[[ Supplied material, beginning ]]
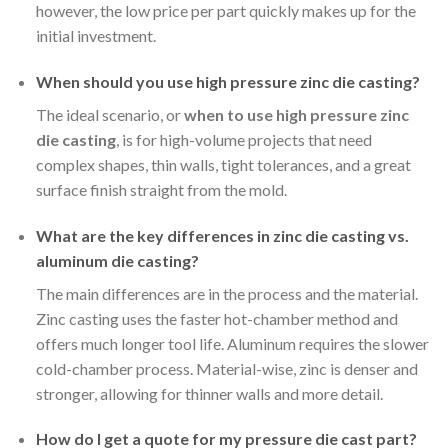
however, the low price per part quickly makes up for the
initial investment.
When should you use high pressure zinc die casting?
The ideal scenario, or
when to use high pressure zinc
die casting
, is for high-volume projects that need
complex shapes, thin walls, tight tolerances, and a great
surface finish straight from the mold.
What are the key differences in zinc die casting vs.
aluminum die casting?
The main differences are in the process and the material.
Zinc casting uses the faster hot-chamber method and
offers much longer tool life. Aluminum requires the slower
cold-chamber process. Material-wise, zinc is denser and
stronger, allowing for thinner walls and more detail.
How do I get a quote for my pressure die cast part?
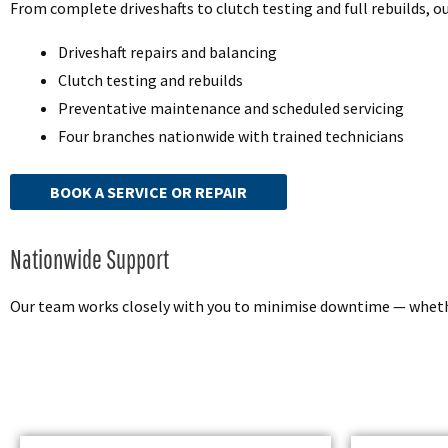
From complete driveshafts to clutch testing and full rebuilds, 
Driveshaft repairs and balancing
Clutch testing and rebuilds
Preventative maintenance and scheduled servicing
Four branches nationwide with trained technicians
BOOK A SERVICE OR REPAIR
Nationwide Support
Our team works closely with you to minimise downtime — whether 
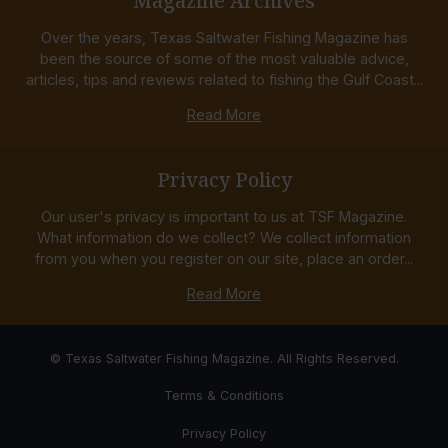
Magazine Archives
Over the years, Texas Saltwater Fishing Magazine has
been the source of some of the most valuable advice,
articles, tips and reviews related to fishing the Gulf Coast...
Read More
Privacy Policy
Our user's privacy is important to us at TSF Magazine.
What information do we collect? We collect information
from you when you register on our site, place an order...
Read More
© Texas Saltwater Fishing Magazine. All Rights Reserved.
Terms & Conditions
Privacy Policy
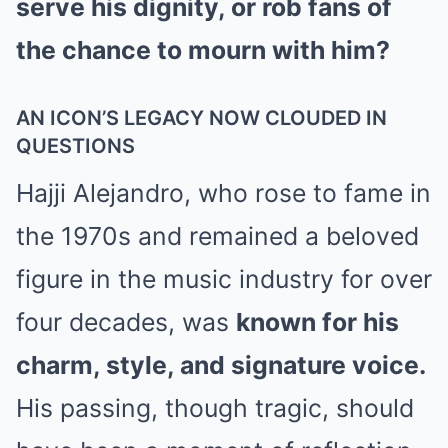
serve his dignity, or rob fans of
the chance to mourn with him?
AN ICON’S LEGACY NOW CLOUDED IN
QUESTIONS
Hajji Alejandro, who rose to fame in
the 1970s and remained a beloved
figure in the music industry for over
four decades, was
known for his
charm, style, and signature voice.
His passing, though tragic, should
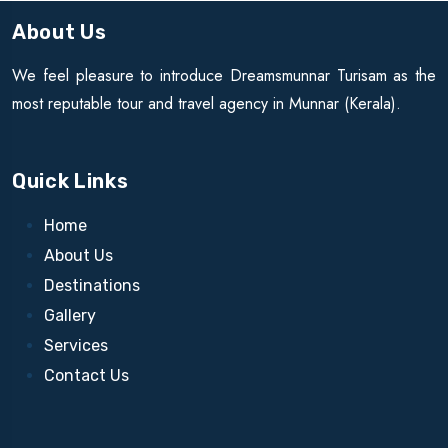
About Us
We feel pleasure to introduce Dreamsmunnar Turisam as the
most reputable tour and travel agency in Munnar (Kerala).
Quick Links
Home
About Us
Destinations
Gallery
Services
Contact Us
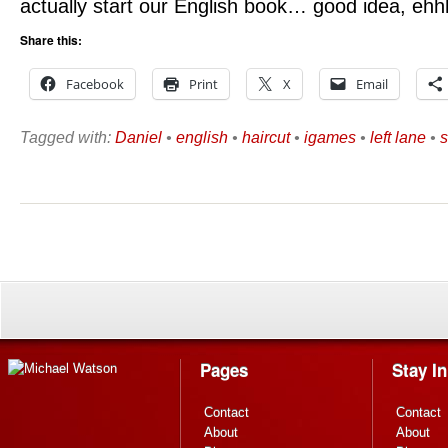
actually start our English book… good idea, ehh
Share this:
Facebook
Print
X
Email
Tagged with:
Daniel
•
english
•
haircut
•
igames
•
left lane
•
s
Pages
Stay I
Contact
Contact
About
About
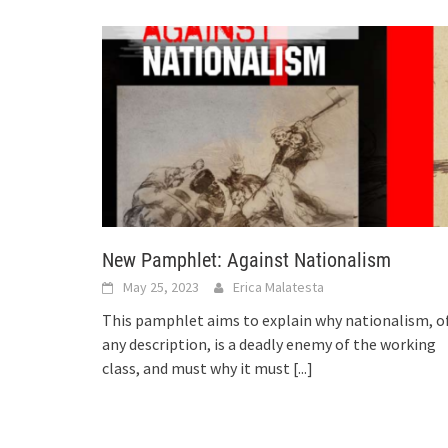
New Pamphlet: Against Nationalism
May 25, 2023
Erica Malatesta
This pamphlet aims to explain why nationalism, o
any description, is a deadly enemy of the working
class, and must why it must
[...]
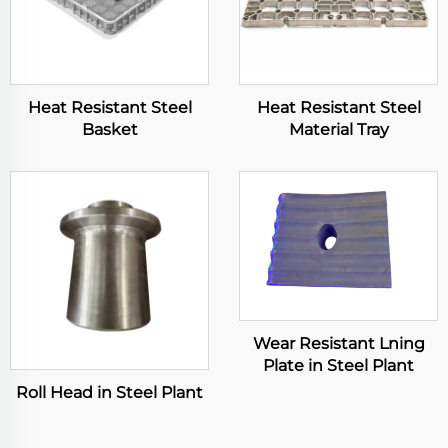
Heat Resistant Steel
Heat Resistant Steel
Basket
Material Tray
Wear Resistant Lning
Plate in Steel Plant
Roll Head in Steel Plant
[[ Supplied material, end ]]
◆ What you have to do: When a line in the records above holds "Steel", that line is to be reported.

◆ Task solution:
Heat Resistant Steel
Heat Resistant Steel
Plate in Steel Plant
Roll Head in Steel Plant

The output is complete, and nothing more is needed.